A plam for splam
Courtenay : November 24th, 2008
A few weeks ago I wrote a fun plugin to fight spammers everywhere; I call him, Splam. I thought I wrote this up somewhere, but I can’t seem to find the article. So, I must have dreamed it. I soft-launched it on Github, so those of you following my github profile will have seen some commits.
Splam is a “Simple, pluggable, easily customizable score-based spam filter plugin for Ruby-based applications”. I couldn’t find any other Ruby projects outside of Defensio and Akismet, both hosted services, so while you might say, “but those work perfectly well!”, you can run this locally and get instant feedback. Install it as a plugin, and include it into your ActiveRecord (or other PORO) like so:
class Comment < ActiveRecord::Base
include Splam
splammable :body
end
Easy, right? Splam works by looking at the field, and applying a set of rules. Some of these rules are pretty simple; most forum/comment spam is pretty simple, too. For example, it looks for words like "porn" or "erotic" or "viagra", and gives 10 points for each of these. Then it looks in links in the body, and gives another 20 points each time a word appears in the link text. (Actually, I modified the code so it gives 10^ rather than 10*. That means that each time you use a banned word, it's exponentially more likely it's spam).
Some of the other rules target the idiots who try to spam your Ruby forum with bbcode: [url= or [b] Then it gives you points for each chinese character, and more points for Russian glyphs. It looks for bad HTML (a href=http://...) as well as extra long lines, sentences with lots of words and no punctuation, too many words with lots of letters, and so on.
Splam gives you a spam? boolean, a splammable_score score, and the splam_reasons why it marked something as spam, along with the points for each infraction.
I originally wrote Splam for the new app, Tender Support we've been building at entp -- I've been tweaking it until it gets zero false positives against Defensio, Akismet AND our sturdy human spam checker, Will the Defender, against the complete set of support/help requests in the Lighthouse project. Interestingly enough, I had to add a set of "good words" which takes spam points away (things related to our business).
In this way, you can see splam as this horrible manual system with no training ability outside the code. It's an arms race, but I think we're not up against a particularly clever enemy[1]. I'd really like to add some clever bayesian magic to it, but since it works well enough for me right now, I'm gonna throw it down to you guys. I'd also like to make the points themselves a percentage rating (adding % chance that it's spam) rather than an absolute (>100 points, and it’s spam).
Splam has a test suite, so you can check it out, put some of your corpus in individual text files in test/fixtures/comment, and send me a diff or pull request with anything that gets incorrectly marked as spam or ham.
Splam is at http://github.com/courtenay/splam/tree/master.

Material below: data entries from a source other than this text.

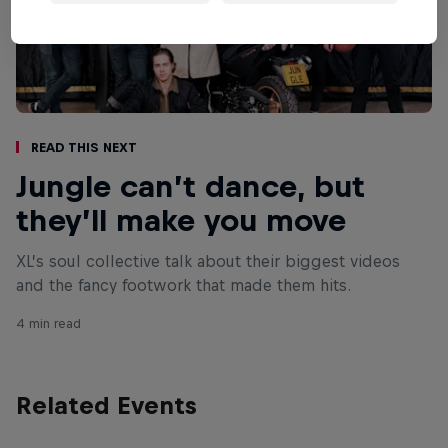
Read This Next
Jungle can’t dance, but
they’ll make you move
XL’s soul collective talk about their biggest videos
and the fancy footwork that made them hits.
4 min read
Related Events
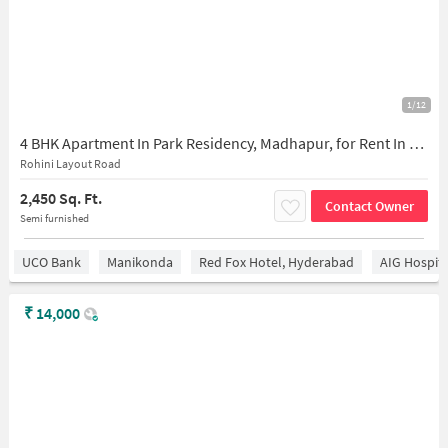
1/12
4 BHK Apartment In Park Residency, Madhapur, for Rent In Madhapur
Rohini Layout Road
2,450 Sq. Ft.
Contact Owner
Semi furnished
UCO Bank
Manikonda
Red Fox Hotel, Hyderabad
AIG Hospita
₹
14,000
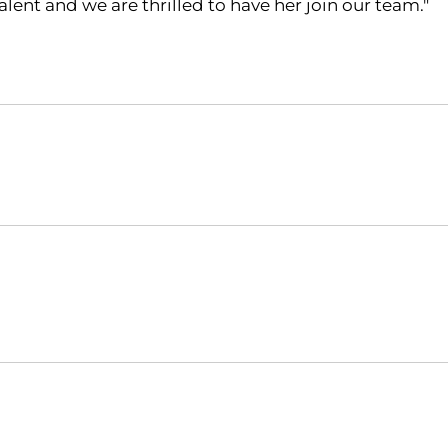
lent and we are thrilled to have her join our team."
Opens in a new window
Opens in a new window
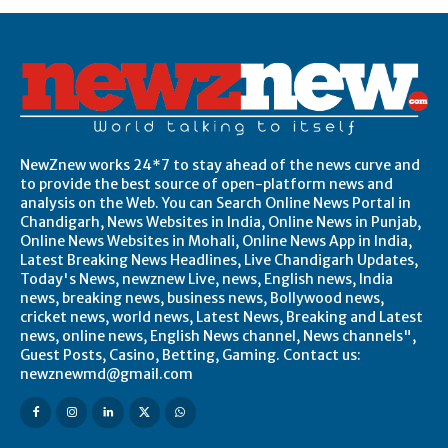
NewZnew works 24*7 to stay ahead of the news curve and
to provide the best source of open-platform news and
analysis on the Web. You can Search Online News Portal in
Chandigarh, News Websites in India, Online News in Punjab,
Online News Websites in Mohali, Online News App in India,
Latest Breaking News Headlines, Live Chandigarh Updates,
Today's News, newznew Live, news, English news, India
news, breaking news, business news, Bollywood news,
cricket news, world news, Latest News, Breaking and Latest
news, online news, English News channel, News channels",
Guest Posts, Casino, Betting, Gaming. Contact us:
newznewmd@gmail.com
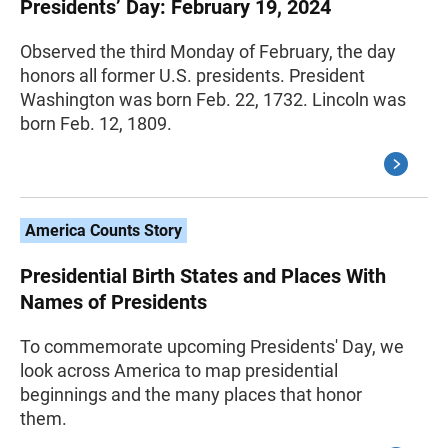
Presidents’ Day: February 19, 2024
Observed the third Monday of February, the day
honors all former U.S. presidents. President
Washington was born Feb. 22, 1732. Lincoln was
born Feb. 12, 1809.
America Counts Story
Presidential Birth States and Places With
Names of Presidents
To commemorate upcoming Presidents' Day, we
look across America to map presidential
beginnings and the many places that honor
them.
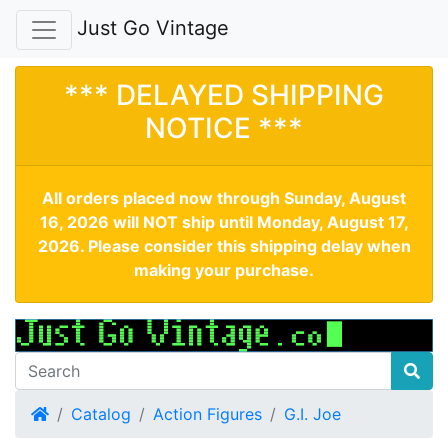
Just Go Vintage
*** DELAYED SHIPPING
NOTICE ***
All orders placed now through Sunday, August
16, 2026 will NOT ship until Monday, August 17,
2026. Please consider this shipping delay when
making your purchase.
Home
Catalog
Action Figures
G.I. Joe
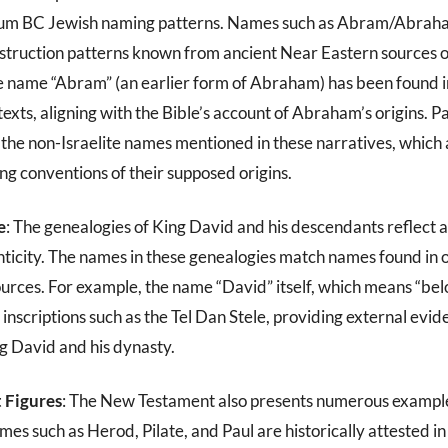
ium BC Jewish naming patterns. Names such as Abram/Abraha
nstruction patterns known from ancient Near Eastern sources of
he name “Abram” (an earlier form of Abraham) has been found i
ts, aligning with the Bible’s account of Abraham’s origins. Pa
the non-Israelite names mentioned in these narratives, which
ng conventions of their supposed origins.
e
: The genealogies of King David and his descendants reflect a
enticity. The names in these genealogies match names found in 
urces. For example, the name “David” itself, which means “bel
 inscriptions such as the Tel Dan Stele, providing external evid
ng David and his dynasty.
 Figures
: The New Testament also presents numerous exampl
s such as Herod, Pilate, and Paul are historically attested in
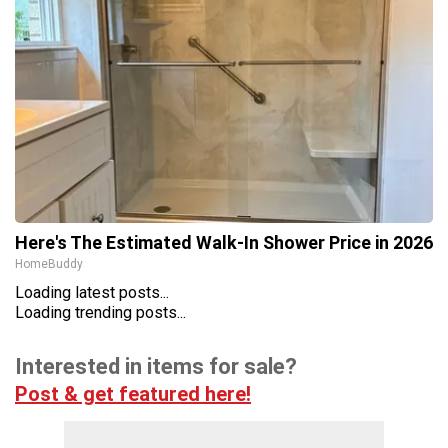
Here's The Estimated Walk-In Shower Price in 2026
HomeBuddy
Loading latest posts...
Loading trending posts...
Interested in items for sale?
Post & get featured here!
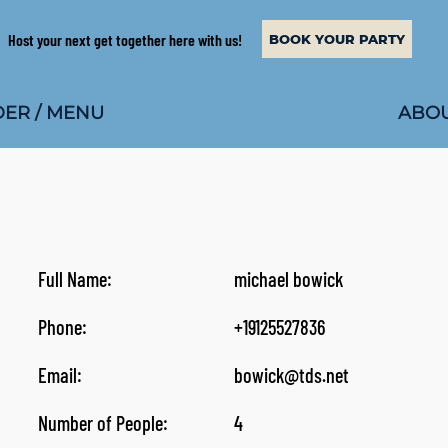
Host your next get together here with us!
BOOK YOUR PARTY
ABOU
ER / MENU
Full Name:
michael bowick
Phone:
+19125527836
Email:
bowick@tds.net
Number of People:
4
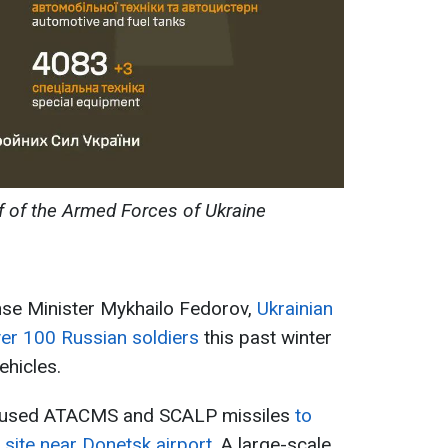
f of the Armed Forces of Ukraine
nse Minister Mykhailo Fedorov,
Ukrainian
er 100 Russian soldiers
this past winter
ehicles.
s used ATACMS and SCALP missiles
to
site near Donetsk airport.
A large-scale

[1] This isn’t really meant to be a challenge to spammers; interestingly enough, most of the spam we get is just mass-blasted crap that isn’t really targeted at all. We were talking in the company campfire about how you could really make a bunch of money out of “spam”; if you’re intent on selling shady drugs, peddling nootropics to programmers would work better than sex enhancers, HGH to competitive cyclists, and so on. You could probably build some clever markov chains to interact on forums, leading people back to your own site where you start the pitch.
8 Responses to “A plam for splam”
Sorry, comments are closed for this article.
November 24th, 2008 at 02:57 PM
Already been done by rsl:
http://github.com/rsl/acts_as_snook/tree/master
Maybe get ideas from it?
November 24th, 2008 at 09:57 PM
No, I saw this one.
I didn't like the fact that all the ruby is in one 288 line file. My plugin is modular (separate classes for each rule), and has tests which actually run against a real corpus of ham and spam.
November 25th, 2008 at 04:09 AM
I think you should return false to spam if body is nil. At the moment an error is raised. Sorry, couldn't be bothered to go though all that Git malarkey to get the patch to you.
November 25th, 2008 at 04:18 AM
You've also left a space in the Punctuation rule regex, it's not picking up full stops correctly.
November 25th, 2008 at 04:23 AM
When I first read "I couldn’t find any other Ruby projects outside of Defensio and Akismet" I thought I'd point out my acts_as_snook plugin but apparently you've seen and dismissed it as not having enough complexity and modularity and heft. In defense of the plugin [which is clearly slighted here] it's the simplest thing that could possibly work [last time I checked a good thing to Rubyists] and in practice it catches 99% of anything that's come its way that I've seen.
That being said I do like the modularity of your design and have been thinking of implementing something a little different for customizing my own code. It's good to see more solutions to this problem!
November 25th, 2008 at 10:39 AM
ack! Sorry, RSL, I was up late and didn't mean to trash your project like that. I'd forgotten that I had seen your plugin, and I get a bit pissed at people saying, "huh, already done". I specifically wanted something where I could just delete certain files (like russian.rb or chinese.rb) depending on the project.
Anyway, I personally don't like the "everything in one big file", but to each his own.
I like how your plugin makes use of the author's email, too. Might steal that one.
November 26th, 2008 at 08:03 AM
The sheer irony of a post talking about anti-spam plugins when the http://beast.caboo.se forum is INUNDATED with the stuff to the point that it is unusable is striking.
December 14th, 2008 at 08:25 PM
Great work! I guess it may make sense to make the project a web service available for all the ruby community!
Thank Dan